As you would expect, much of that was history, and much of that history was ruins, but there were also moments of intense natural beauty. Scotland is an ancient and rugged landscape, and it’s impossible to ignore. Coming around a corner or emerging from a forest can introduce vistas that will take your breath away, and often some of the most stunning pieces of natural beauty are tucked away in hidden corners. Like any country, you’ll often find the more fulfilling places off the beaten path. The reality is, I have never regretted stopping and exploring vs. spending more time on the road, and that goes doubly in Scotland.
Advice and Tips
If you’re going to be in Scotland for some time and, like us, you’re into castles, gardens, and ruins, I recommend getting a National Trust membership. None of the sights are expensive, but they add up, and going this route will save you some bucks.
Deep-fried pizza is terrible. While it might sound intriguing, it’s not.
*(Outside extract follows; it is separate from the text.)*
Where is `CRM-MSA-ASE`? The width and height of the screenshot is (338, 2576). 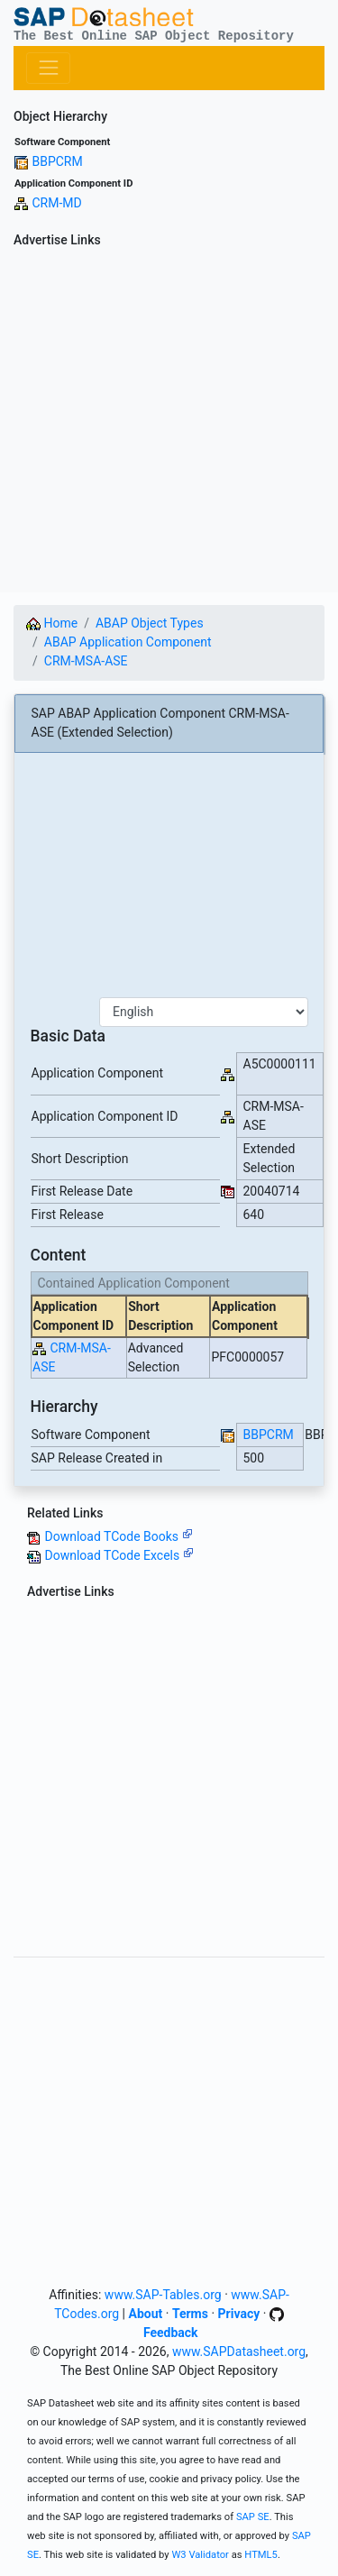 CRM-MSA-ASE is located at coordinates (86, 661).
It’s a grody soggy mess. Skip it. Now haggis, on the other hand…
Since COVID, most distilleries are moving to reservation systems, so be sure to book early if you want special tastings or tours.
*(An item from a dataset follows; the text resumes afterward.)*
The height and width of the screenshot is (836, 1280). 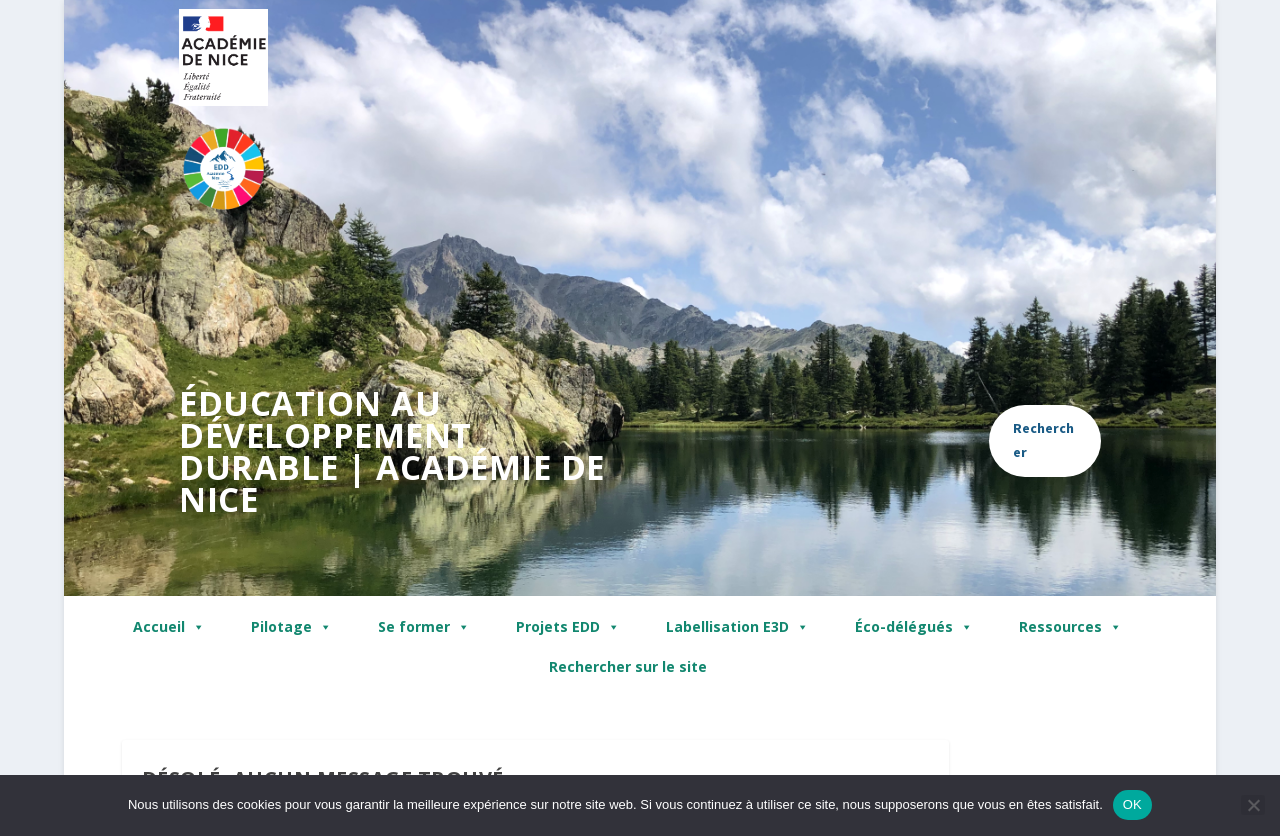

Clock Time might have been a British invention, but American capitalism distilled it and turned it into a rigid hustle-culture grind that seems to haunt our society. While there are obvious benefits, it took me stepping away from US soil and facing the presence of deep time that tuned me into our strict adherence to clocks and schedules. I’m sure the reflection on time also came from this trip being a celebration of a milestone birthday. It’s easy to reflect on our past and our future in moments like this, and I clearly welcomed it as we journeyed around Scotland. It’s part of what makes travel appealing to me. Lessons like these, even ones without actionable takeaways, excite me for travel. After several years of the pandemic, travel is what helped me reexamine the portions of my life that leaned too far into Clock Time and look for places for improvement.
It took me longer than I expected to assemble this Trip Report. Life has been chaotic in both good ways and bad, and sometimes that can step in the way of our own goals. But, after being back for a few months, I am starting to feel like I’m re-establishing myself into a routine.
I didn’t write as much as I hoped on my trip, but I thought about it and worked through some complex knots that I hadn’t known existed. As with all travel, I came back feeling both refreshed and inspired in ways I hadn’t expected, and that’s enough for me to call this trip an astounding success. Couldn’t think of a better way to celebrate turning 40. Thank you, Kari-Lise.